A Suitable Vengeance
- First US edition
- Author: Elizabeth George
- Series: Inspector Lynley
- Genre: Crime novel
- Publisher: Bantam Books
- Publication date: 1991
- Publication place: United States
- Media type: Print (hardcover, paperback)
- ISBN: 9780553295603 (first)
- Preceded by: Well-Schooled in Murder
- Followed by: For the Sake of Elena

= A Suitable Vengeance =

1991 novel by Elizabeth George

A Suitable Vengeance is a crime novel by Elizabeth George. Published by Bantam Books in 1991, it is the author's fourth novel to feature Inspector Lynley.

It also exists as an audiobook, narrated by Donada Peters.

== Plot ==
A Suitable Vengeance is set a few years before the first Inspector Lynley novel, and offers some insights into his later relationships. The story starts with Lynley escorting his fiancée Deborah to meet his family at their Cornwall estate. Also present are his old friends Simon and Lady Helen, along with his addict brother Peter; Simon's younger sister Sidney and her partner, biochemist Justin Brooke; and Deborah's father, who serves as valet to Simon. The reunion is somewhat fraught: Sidney is being brutalized by Justin; Lynley and his mother have been estranged for over a decade; Simon is secretly in love with Deborah; and Lynley has to engage awkwardly with his mother's lover, Dr. Roderick Trenarrow.

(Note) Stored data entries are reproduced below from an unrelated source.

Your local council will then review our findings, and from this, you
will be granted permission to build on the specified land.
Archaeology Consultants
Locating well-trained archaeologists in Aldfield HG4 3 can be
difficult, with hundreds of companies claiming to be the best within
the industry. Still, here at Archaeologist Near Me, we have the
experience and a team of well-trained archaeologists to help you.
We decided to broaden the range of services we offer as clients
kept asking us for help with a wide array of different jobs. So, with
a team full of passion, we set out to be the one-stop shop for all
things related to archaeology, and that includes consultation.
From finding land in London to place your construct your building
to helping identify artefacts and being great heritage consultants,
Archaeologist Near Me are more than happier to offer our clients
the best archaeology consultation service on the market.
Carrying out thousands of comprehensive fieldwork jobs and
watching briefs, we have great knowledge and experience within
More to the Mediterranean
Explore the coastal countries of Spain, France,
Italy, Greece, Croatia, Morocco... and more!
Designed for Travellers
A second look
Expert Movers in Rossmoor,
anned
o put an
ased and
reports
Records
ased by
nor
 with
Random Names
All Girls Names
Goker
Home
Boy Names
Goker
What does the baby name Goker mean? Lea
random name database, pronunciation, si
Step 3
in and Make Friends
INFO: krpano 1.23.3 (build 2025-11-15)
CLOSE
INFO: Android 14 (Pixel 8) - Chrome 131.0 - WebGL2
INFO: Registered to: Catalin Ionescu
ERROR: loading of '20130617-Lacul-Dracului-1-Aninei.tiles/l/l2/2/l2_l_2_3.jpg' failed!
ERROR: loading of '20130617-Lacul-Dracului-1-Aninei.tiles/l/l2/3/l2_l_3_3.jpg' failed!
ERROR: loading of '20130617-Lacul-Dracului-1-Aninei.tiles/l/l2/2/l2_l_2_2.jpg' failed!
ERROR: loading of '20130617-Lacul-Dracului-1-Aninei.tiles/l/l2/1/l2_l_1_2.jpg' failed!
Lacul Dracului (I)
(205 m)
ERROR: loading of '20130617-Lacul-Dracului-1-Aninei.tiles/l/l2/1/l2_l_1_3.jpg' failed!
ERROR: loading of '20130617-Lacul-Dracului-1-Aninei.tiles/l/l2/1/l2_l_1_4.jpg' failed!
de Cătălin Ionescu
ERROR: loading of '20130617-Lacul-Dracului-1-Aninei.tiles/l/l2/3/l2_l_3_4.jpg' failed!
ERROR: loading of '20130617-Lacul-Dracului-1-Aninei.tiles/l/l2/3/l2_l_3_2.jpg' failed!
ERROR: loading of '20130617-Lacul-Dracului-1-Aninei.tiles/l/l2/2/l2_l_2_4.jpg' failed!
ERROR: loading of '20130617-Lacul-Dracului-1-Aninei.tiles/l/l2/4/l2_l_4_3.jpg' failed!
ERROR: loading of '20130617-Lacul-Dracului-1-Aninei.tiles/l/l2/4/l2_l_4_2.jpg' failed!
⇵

To add to this, two murders are committed; a newsman, and Sidney's lover, Brooke, who has been researching a new drug, Incomet. There are several possible suspects, including Lynley's brother Peter, Dr. Trenarrow, and the Lynley estate manager, and Lynley is obliged to investigate, even as suspicion falls on members of his own family and friendship group.

== Reception ==
The novel was generally well-received, with some caveats: The New York Times commented on the psychological insights into the characters; Kirkus Reviews praised its depiction of emotional relationships but also criticized it as "overwrought", while Publishers Weekly called it a "darkly vibrant modern English mystery."